::: Source records

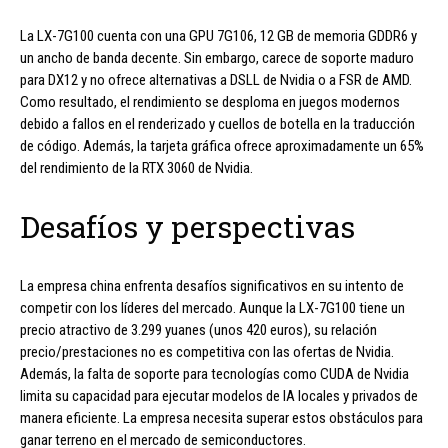
La LX-7G100 cuenta con una GPU 7G106, 12 GB de memoria GDDR6 y
un ancho de banda decente. Sin embargo, carece de soporte maduro
para DX12 y no ofrece alternativas a DSLL de Nvidia o a FSR de AMD.
Como resultado, el rendimiento se desploma en juegos modernos
debido a fallos en el renderizado y cuellos de botella en la traducción
de código. Además, la tarjeta gráfica ofrece aproximadamente un 65%
del rendimiento de la RTX 3060 de Nvidia.
Desafíos y perspectivas
La empresa china enfrenta desafíos significativos en su intento de
competir con los líderes del mercado. Aunque la LX-7G100 tiene un
precio atractivo de 3.299 yuanes (unos 420 euros), su relación
precio/prestaciones no es competitiva con las ofertas de Nvidia.
Además, la falta de soporte para tecnologías como CUDA de Nvidia
limita su capacidad para ejecutar modelos de IA locales y privados de
manera eficiente. La empresa necesita superar estos obstáculos para
ganar terreno en el mercado de semiconductores.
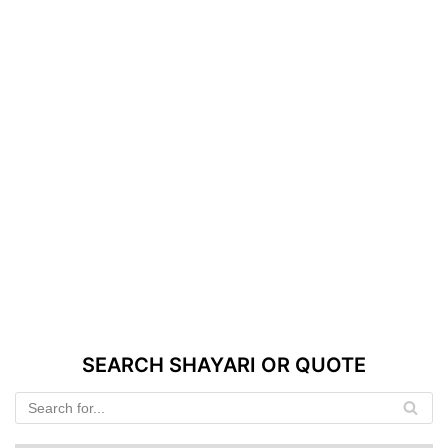
SEARCH SHAYARI OR QUOTE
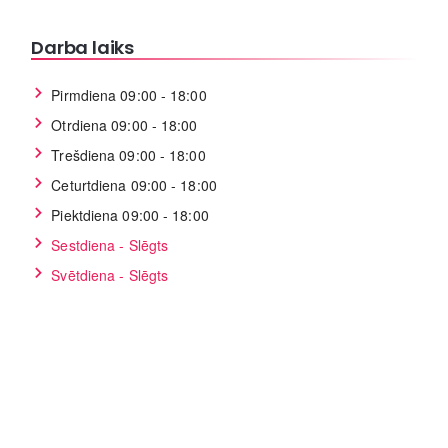
Darba laiks
Pirmdiena 09:00 - 18:00
Otrdiena 09:00 - 18:00
Trešdiena 09:00 - 18:00
Ceturtdiena 09:00 - 18:00
Piektdiena 09:00 - 18:00
Sestdiena - Slēgts
Svētdiena - Slēgts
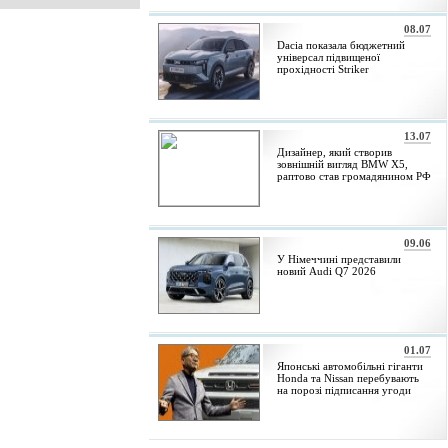
08.07
Dacia показала бюджетний
універсал підвищеної
прохідності Striker
13.07
Дизайнер, який створив
зовнішній вигляд BMW X5,
раптово став громадянином РФ
09.06
У Німеччині представили
новий Audi Q7 2026
01.07
Японські автомобільні гіганти
Honda та Nissan перебувають
на порозі підписання угоди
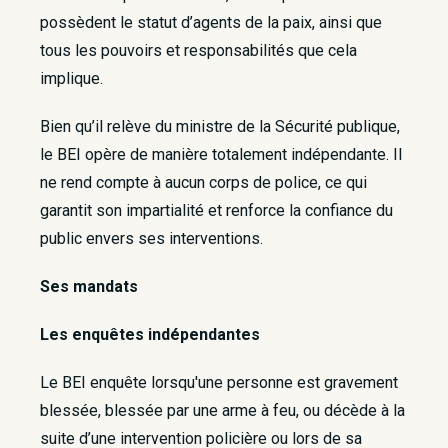
possèdent le statut d’agents de la paix, ainsi que
tous les pouvoirs et responsabilités que cela
implique.
Bien qu’il relève du ministre de la Sécurité publique,
le BEI opère de manière totalement indépendante. Il
ne rend compte à aucun corps de police, ce qui
garantit son impartialité et renforce la confiance du
public envers ses interventions.
Ses mandats
Les enquêtes indépendantes
Le BEI enquête lorsqu'une personne est gravement
blessée, blessée par une arme à feu, ou décède à la
suite d’une intervention policière ou lors de sa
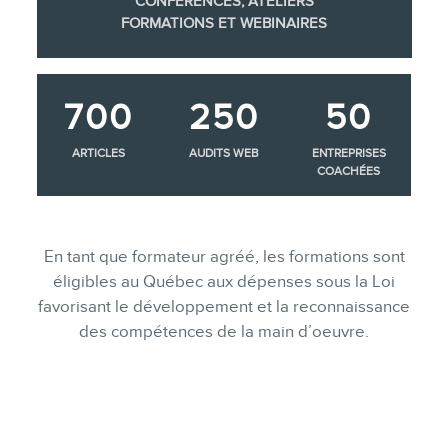
CONFÉRENCES, ATELIERS
groupe
FORMATIONS ET WEBINAIRES
Consultations
Audits web (SEO) et IA (GEO)
700
250
50
Ebooks
ARTICLES
AUDITS WEB
ENTREPRISES
COACHÉES
BOUTIQUE
En tant que formateur agréé, les formations sont
éligibles au Québec aux dépenses sous la Loi
BLOGUE
favorisant le développement et la reconnaissance
des compétences de la main d’oeuvre.
CONTACT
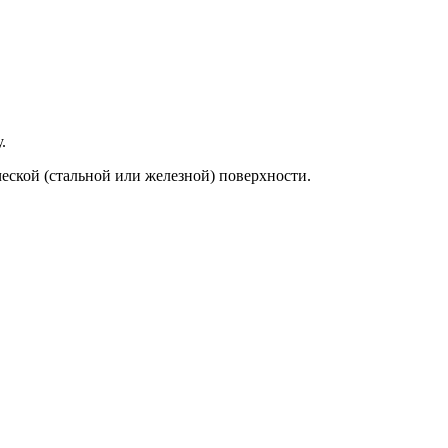
.
еской (стальной или железной) поверхности.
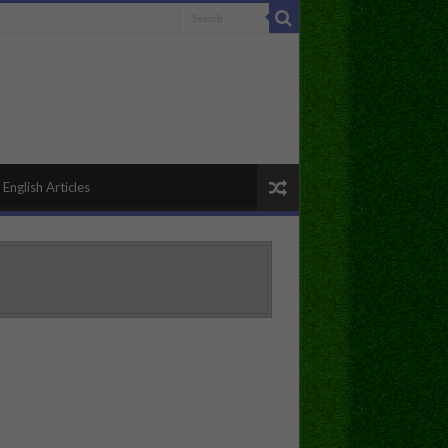
English Articles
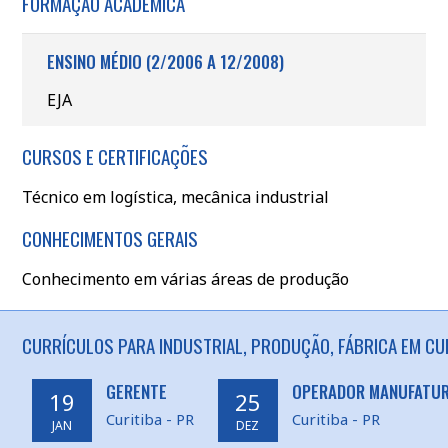
FORMAÇÃO ACADÊMICA
ENSINO MÉDIO (2/2006 A 12/2008)
EJA
CURSOS E CERTIFICAÇÕES
Técnico em logística, mecânica industrial
CONHECIMENTOS GERAIS
Conhecimento em várias áreas de produção
CURRÍCULOS PARA INDUSTRIAL, PRODUÇÃO, FÁBRICA EM CUR
GERENTE
OPERADOR MANUFATURA
19
25
Curitiba - PR
Curitiba - PR
JAN
DEZ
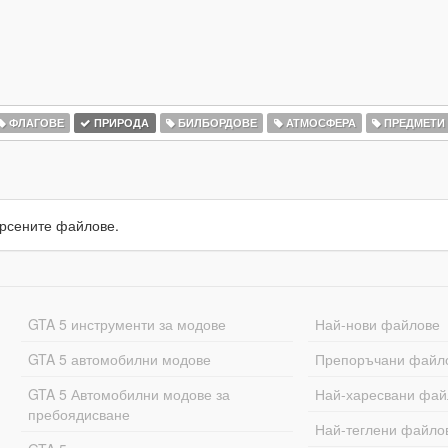
ФЛАГОВЕ
ПРИРОДА
БИЛБОРДОВЕ
АТМОСФЕРА
ПРЕДМЕТИ
рсените файлове.
GTA 5 инструменти за модове
Най-нови файлове
GTA 5 автомобилни модове
Препоръчани файл
GTA 5 Автомобилни модове за
Най-харесвани фай
пребоядисване
Най-теглени файло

::::::

Each line in the records that carries "Slēgts" must be copied out.

# [Response area]
Sestdiena - Slēgts
Svētdiena - Slēgts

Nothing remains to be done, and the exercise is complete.